Today everyone has heard of blockchain, but blockchain is just one form of distributed ledger. A blockchain is essentially a shared database filled with entries that must be confirmed and encrypted. It is like a highly secure and verified live working document, each document entry/reiteration/minor version dependent on a logical relationship to all its predecessors. Although blockchain is a sequence of blocks, distributed ledgers do not require such a chain, a distributed ledger is decentralized to eliminate the need for a central authority.
Reference data is a major challenge for corporations, be it a financial services business, a utilities company or a telecommunications service provider, the need to support consumer demand, comply to legislation and regulatory requirements, in parallel look to automation and the replacement of legacy IT systems to improve business efficiency. The myriad of legacy and newly implemented systems within these businesses mean that they each have their own unique and proprietary records, inevitably this means costly inconsistencies that are not reconciled across the entire business and operations. Without correct reconciliation, this could affect billing accuracy, service quality, financial reporting, regulatory requirements that could either directly impact the consumer experience, corporate profitability, company reputation as well regulatory penalties.

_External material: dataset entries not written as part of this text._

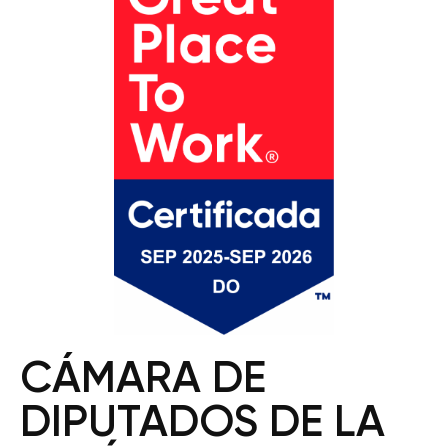
CÁMARA DE
DIPUTADOS DE LA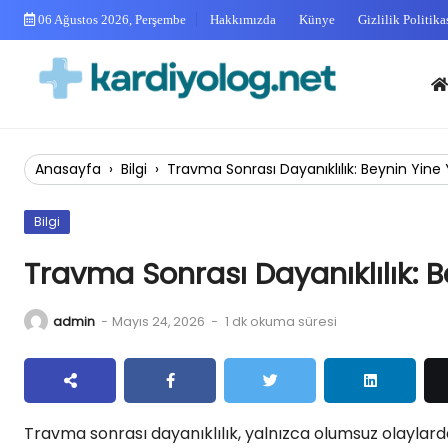
Skip
06 Ağustos 2026, Perşembe
Hakkımızda
Künye
Gizlilik Politika
to
content
Anas
Anasayfa
›
Bilgi
›
Travma Sonrası Dayanıklılık: Beynin Yine
Bilgi
Travma Sonrası Dayanıklılık: 
admin
-
Mayıs 24, 2026
-
1 dk okuma süresi
Travma sonrası dayanıklılık, yalnızca olumsuz olaylar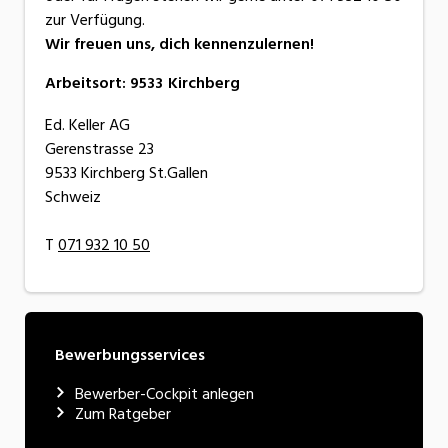
zur Verfügung.
Wir freuen uns, dich kennenzulernen!
Arbeitsort
:
9533
Kirchberg
Ed. Keller AG
Gerenstrasse 23
9533 Kirchberg St.Gallen
Schweiz
T
071 932 10 50
Bewerbungsservices
Bewerber-Cockpit anlegen
Zum Ratgeber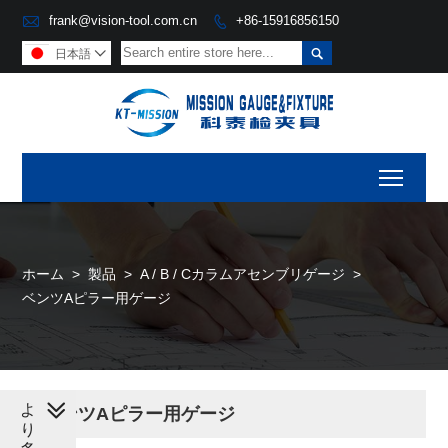

frank@vision-tool.com.cn
+86-15916856150


日本語

Toggl
ホーム
>
製品
>
A / B / Cカラムアセンブリゲージ
>
ベンツAピラー用ゲージ
よ
ベンツAピラー用ゲージ
り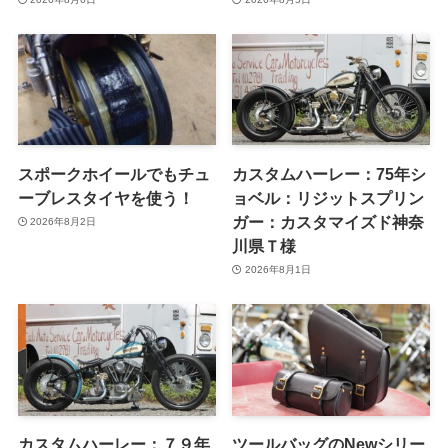
スポークホイールでもチュ
カスタムハーレー：75年シ
ーブレスタイヤを使う！
ョベル：リジットスプリン
ガー：カスタマイズド神奈
2026年8月2日
川県Ｔ様
2026年8月1日
カスタムハーレー：７９年
ツールバッグのNewシリー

With a distributed ledger model, participants could interact with reference data after distribution, with any proposed changes requiring validation by the underwriter to ensure the ledger provided a single, indisputable record of all data related to the entity. Such technology could be used to allow IT, business, operations and network management to view in real-time which parties on the ledger have created, issued or proposed amendments to the data record. Using distributed ledger technology as a shared reference data management backbone could make practical sense providing the additional aspect of reference data lineage and data origin, and what happens to it over time. A benefit when looking at analytics and insights from the data.
Quality of data has continually grown in importance and relevance in past years as the reliance of data to make insights and differentiate the business in highly competitive, fast changing industries such as telecommunications. Many industries still rely on legacy systems and processes for their back-office activities - often through manual procedures to manage and repair inaccurate and vague reference data whilst continually undertaking large transformation projects to update and replace these ageing systems.
With many telecommunications organisations working across multiple regions, countries and continents, and looking to maintain ‘one network’ environments, migrating this function to a cloud environment makes further practical sense.
Reducing the need for duplicate reference data costs and improving data latency, will ultimately lower costs and reduce operational risks across the business. Removing the need to reconcile multiple copies of data with a sophisticated and agile solution in the cloud will remove the headache caused by working with a hybrid of legacy systems and processes whilst adopting new transformation technologies and services which many telecommunications service providers have to reluctantly accept is their 'modus operandi' for the near future.